The right of privacy is generally understood to encompass both (1) a right “to be free from unwanted intrusions,” also known as the right to seclusion, and (2) a right “to keep personal information confidential,” also known as the right to secrecy. CGL policies typically cover “injury … arising out of … [o]ral or written publication … of material that violates a person’s right of privacy.” California law is unclear as to whether this coverage applies to injury solely to the right to seclusion, such as where an insured’s unsolicited advertising message intrudes on the recipient but does not reveal private information. Inconsistent results from courts outside of California makes it even more difficult to predict how the California Supreme Court would rule on the issue. In American States Insurance Co. v. Capital Associates of Jackson County, Inc., the Seventh Circuit held that it was “clear” under Illinois law that TCPA claims were not “publication of material that violates a person’s right of privacy” triggering an insurer’s defense obligations. Two years later, the Supreme Court of Illinois held under Illinois law such a provision did indeed cover TCPA claims. (See Valley Forge Insurance Co. v. Swiderski Electronics, Inc.)

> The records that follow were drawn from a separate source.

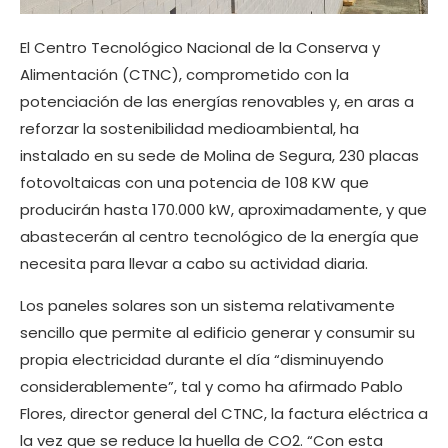
El Centro Tecnológico Nacional de la Conserva y
Alimentación (CTNC), comprometido con la
potenciación de las energías renovables y, en aras a
reforzar la sostenibilidad medioambiental, ha
instalado en su sede de Molina de Segura, 230 placas
fotovoltaicas con una potencia de 108 KW que
producirán hasta 170.000 kW, aproximadamente, y que
abastecerán al centro tecnológico de la energía que
necesita para llevar a cabo su actividad diaria.
Los paneles solares son un sistema relativamente
sencillo que permite al edificio generar y consumir su
propia electricidad durante el día “disminuyendo
considerablemente”, tal y como ha afirmado Pablo
Flores, director general del CTNC, la factura eléctrica a
la vez que se reduce la huella de CO2. “Con esta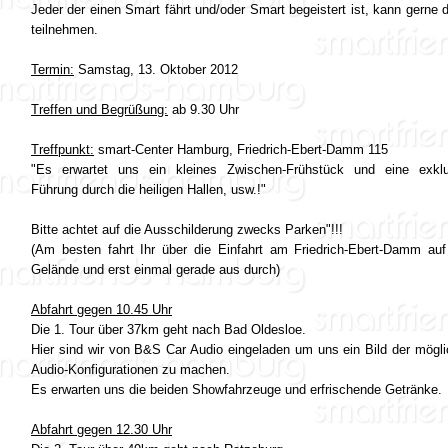
Jeder der einen Smart fährt und/oder Smart begeistert ist, kann gerne 
teilnehmen.
Termin:
Samstag, 13. Oktober 2012
Treffen und Begrüßung:
ab 9.30 Uhr
Treffpunkt:
smart-Center Hamburg, Friedrich-Ebert-Damm 115
"Es erwartet uns ein kleines Zwischen-Frühstück und eine exklu
Führung durch die heiligen Hallen, usw.!"
Bitte achtet auf die Ausschilderung zwecks Parken"!!!
(Am besten fahrt Ihr über die Einfahrt am Friedrich-Ebert-Damm au
Gelände und erst einmal gerade aus durch)
Abfahrt gegen 10.45 Uhr
Die 1. Tour über 37km geht nach Bad Oldesloe.
Hier sind wir von B&S Car Audio eingeladen um uns ein Bild der mögl
Audio-Konfigurationen zu machen.
Es erwarten uns die beiden Showfahrzeuge und erfrischende Getränke.
Abfahrt gegen 12.30 Uhr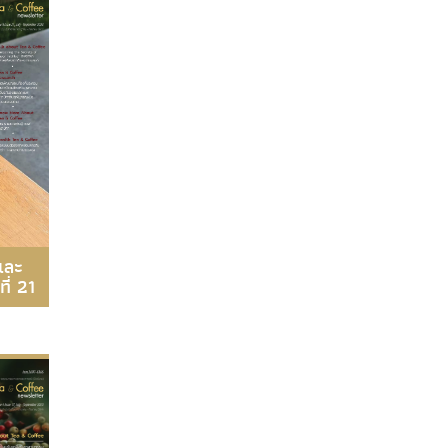
และ
ี่ 21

Yahoo involves five underlying putative class actions brought against Yahoo alleging it invaded putative class members’ privacy by sending them unsolicited text messages in violation of the TCPA. None of the class actions alleged that a putative class members’ confidential information was disclosed to a third party.

When Yahoo’s insurer refused to defend the company in those cases, Yahoo filed a coverage action in the Northern District of California for breach of contract. The district court granted National Union’s motion to dismiss, concluding the coverage provided by National Union’s CGL policy for injuries arising out of the “publication … of material that violates a person’s right of privacy” did not apply to the TCPA class action complaints brought against Yahoo.

Unable to predict how the California Supreme Court would resolve the issue, a three-judge panel of the Ninth Circuit asked the California justices to decide whether a CGL policy that covers “[personal] injury … arising out of … [o]ral or written publication … of material that violates a person’s right of privacy” triggers an insurer’s duty to defend the insured against a TCPA claim alleging the insured sent “unsolicited text message advertisements that did not reveal any private information.”

The California Supreme Court’s decision—if it decides to render one—may have a sweeping effect on insurance coverage for insureds facing TCPA claims. As the Ninth Circuit justices noted:

We recognize that the California Supreme Court has a substantial caseload, and we submit this question because of its significance to the many class actions involving TCPA claims against insureds with these policies and the large amounts of potential liability at stake.

Any direction offered by the California Supreme Court would not only provide clarification to California litigants, it could also influence other courts across the country on this issue.